Nelle foto: Noemi; Nada (ph. Simone Cecchetti); Andrew Quinn; Luigi Lullo Mosso (ph. Motofo); “Il Quintetto” (A.D.A. Vicenza)

L’isola del libro

RUBRICA SETTIMANALE A CURA DI LAURA GORIA

 

Daniel Mason “La foresta del nord” – Neri Pozza- euro 20,00

Daniel Mason, biologo e medico, nato a Palo Alto nel 1976, ha esordito nella letteratura nel 2002 ed è stato finalista al Premio Pulitzer nel 2022. Ora torna in libreria con questo suo quinto romanzo.

La trama è impossibile da riassumere in poche righe, ma tutto ruota intorno a una casa dalla facciata giallo limone in New England. Si parte dal XVII secolo quando un uomo e una donna fuggono nei boschi, più lontano possibile dalla Colonia puritana di cui sono membri. Nella loro vita adamitica e libera gettano le fondamenta di quella casetta.

Non possono saperlo, ma sarà l’avvio di una storia lunga 4 secoli, in cui le 4 mura nei boschi del Massachusetts diventano testimoni dell’avvicendarsi delle stagioni, con le comparse vegetali e animali. Spore, funghi, insetti e roditori si adattano all’habitat e lo manipolano; come quando uno scoiattolo fa cadere una ghianda e i frutteti si arricchiscono di una specie in più.

Ma più di tutto nella casetta transiteranno infinite vite dal 600 in poi: nascite, morti, vendette, uccisioni, e le suppellettili che ogni inquilino porta, usa, e poi lascia dietro di sé. Infinite testimonianze di vite che travalicano il tempo.

Rimangono in un certo senso anche i fantasmi dei morti, e in queste pagine Daniel Mason riesce a connettere meravigliosamente la condizione umana con i ritmi e gli equilibri della Natura. Da foresta selvaggia a orto, da alberi da frutto a prato, passando e sopravvivendo a catastrofi naturali, deforestazioni e la devastazione dei parassiti.

 

Jane Sautière “Corpi mobili” -La Nuova Frontiera- euro 16,90

Jane Sautiere è nata a Teheran nel 1952 ed ha trascorso la sua adolescenza in Cambogia, al seguito del padre che era una spia dei servizi segreti, salvo scappare quando i Khmer rossi presero il potere.

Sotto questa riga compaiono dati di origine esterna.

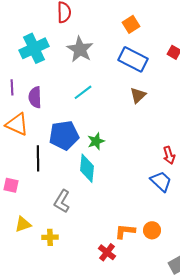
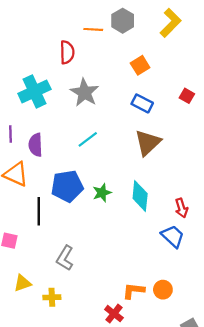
blue rectangle: (133, 59) -> (142, 103), size x0.7
brown triangle: (138, 95) -> (148, 143), size x1.5
cyan diamond: (87, 168) -> (140, 196), moved

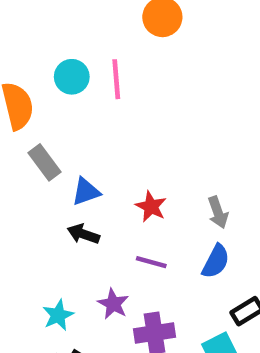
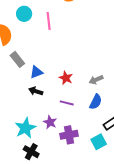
cyan circle: (72, 77) -> (24, 14), moved
gray arrow: (218, 212) -> (96, 80), turned 88
cyan star: (58, 315) -> (25, 128), size x1.5

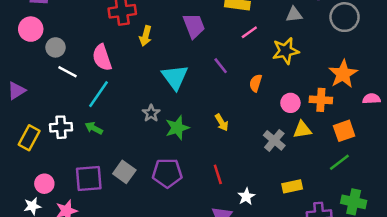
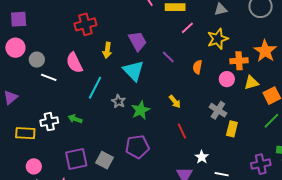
purple trapezoid: (194, 26) -> (137, 41), moved
yellow arrow: (146, 36) -> (107, 50), moved
cyan line: (99, 94) -> (95, 88), moved
orange cross: (321, 100) -> (239, 61), moved
yellow triangle: (302, 130) -> (251, 83), moved
yellow rectangle: (29, 138) -> (25, 133), turned 72
gray square: (124, 172) -> (105, 160), moved
red line: (218, 174) -> (182, 131), moved
pink circle: (44, 184) -> (34, 166), moved
yellow rectangle: (292, 186) -> (232, 129), moved, turned -56

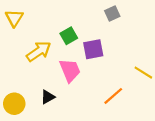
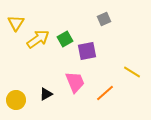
yellow arrow: (39, 51) -> (38, 39), moved
pink trapezoid: (70, 70) -> (75, 82), moved

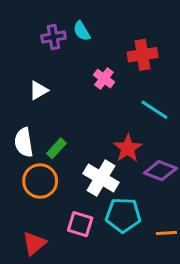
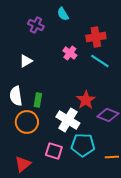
cyan semicircle: (82, 31) -> (63, 14), moved
purple cross: (53, 37) -> (36, 25), turned 35
cyan line: (154, 110) -> (100, 61), moved
green rectangle: (56, 148) -> (38, 100), turned -32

Arrivata in Francia, è lì che diventa educatrice penitenziaria. Nella letteratura ha esordito nel 1998. Questo libro narra gli anni vissuti a Phnom Penh con la famiglia, da luglio 1967 a quello del 1970. Tanti echi di memoria e storia, una meravigliosa ricerca del tempo perduto.

Corpi mobili” intreccia le vite e l’esperienza personale con le vicende di un popolo. I ricordi sono riaffiorati e hanno chiesto di essere raccontati per essere strappati all’oblio. Pagine struggenti in cui compaiono persone che hanno fatto parte della vita dell’autrice. I genitori, i fratelli morti prima che lei nascesse, poi le sue vicende personali con i primi moti amorosi e la spinta a crescere.

Soprattutto tornano le vittime del genocidio, il popolo cambogiano annientato dalla follia dei Khmer rossi che hanno falciato intere generazioni.

Poco più di 100 pagine in cui la Sautiere riporta a galla i suoi 15 -18 anni del liceo trascorsi in Cambogia; con le emozioni, il caldo umido, l’incrocio con vite altrui. La storia di un paese martoriato, ma bellissimo.

 

 

Guendalina Middei “Innamorarsi di Anna Karenina il sabato sera” -Feltrinelli- euro 16,00

Quante emozioni può suscitare un libro? Infinite, come quelle che in queste pagine l’autrice vive quando legge soprattutto i classici, che definisce amici con cui dialogare.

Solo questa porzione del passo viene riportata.